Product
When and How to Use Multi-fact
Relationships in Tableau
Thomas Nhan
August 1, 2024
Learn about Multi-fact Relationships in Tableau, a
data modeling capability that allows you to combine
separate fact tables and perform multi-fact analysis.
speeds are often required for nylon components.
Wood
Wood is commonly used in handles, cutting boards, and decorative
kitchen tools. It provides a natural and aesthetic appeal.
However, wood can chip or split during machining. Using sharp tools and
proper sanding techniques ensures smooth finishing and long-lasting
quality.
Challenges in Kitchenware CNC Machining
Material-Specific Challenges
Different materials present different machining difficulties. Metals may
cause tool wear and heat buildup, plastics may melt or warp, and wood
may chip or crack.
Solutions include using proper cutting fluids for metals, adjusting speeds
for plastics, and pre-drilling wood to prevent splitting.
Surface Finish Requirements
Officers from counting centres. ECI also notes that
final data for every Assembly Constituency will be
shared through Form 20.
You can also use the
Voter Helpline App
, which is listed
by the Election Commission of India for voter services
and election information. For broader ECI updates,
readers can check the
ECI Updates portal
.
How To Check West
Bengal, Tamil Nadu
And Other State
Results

...

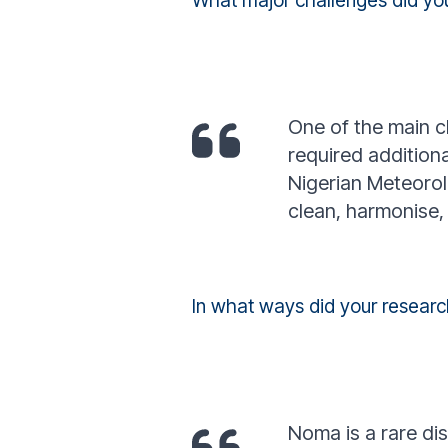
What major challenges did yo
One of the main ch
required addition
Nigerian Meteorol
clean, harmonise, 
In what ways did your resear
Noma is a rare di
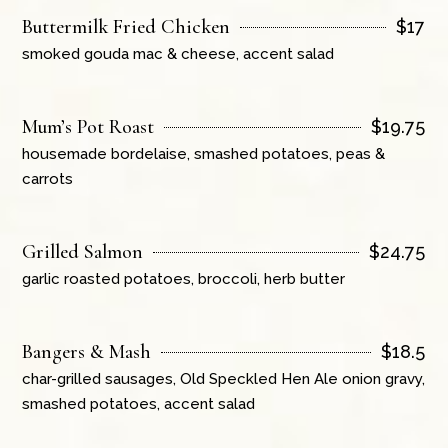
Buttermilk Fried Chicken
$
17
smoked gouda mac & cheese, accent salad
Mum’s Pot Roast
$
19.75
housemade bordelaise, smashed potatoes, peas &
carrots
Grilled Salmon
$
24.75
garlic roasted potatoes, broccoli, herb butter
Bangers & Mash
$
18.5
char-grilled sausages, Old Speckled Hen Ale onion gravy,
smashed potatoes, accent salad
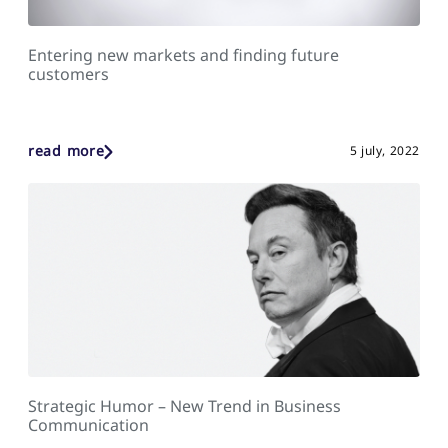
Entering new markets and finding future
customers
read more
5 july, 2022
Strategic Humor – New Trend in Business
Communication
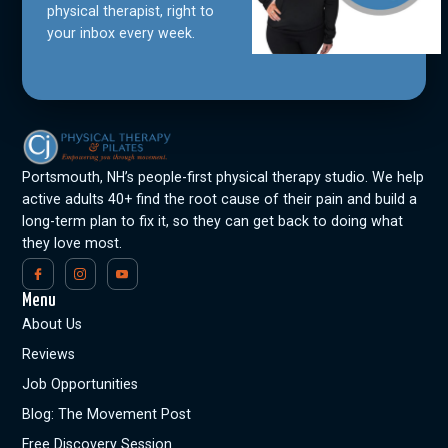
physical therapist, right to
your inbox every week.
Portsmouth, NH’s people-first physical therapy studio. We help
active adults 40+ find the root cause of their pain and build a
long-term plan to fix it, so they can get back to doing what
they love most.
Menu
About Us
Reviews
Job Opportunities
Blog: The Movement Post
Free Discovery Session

## Your objective:
What are the lines above, starting at the one with "your inbox every week." and ending at the one with "Free Discovery Session"? Give them again exactly, and only them.

## Exercise output:
your inbox every week.
Portsmouth, NH’s people-first physical therapy studio. We help
active adults 40+ find the root cause of their pain and build a
long-term plan to fix it, so they can get back to doing what
they love most.
Menu
About Us
Reviews
Job Opportunities
Blog: The Movement Post
Free Discovery Session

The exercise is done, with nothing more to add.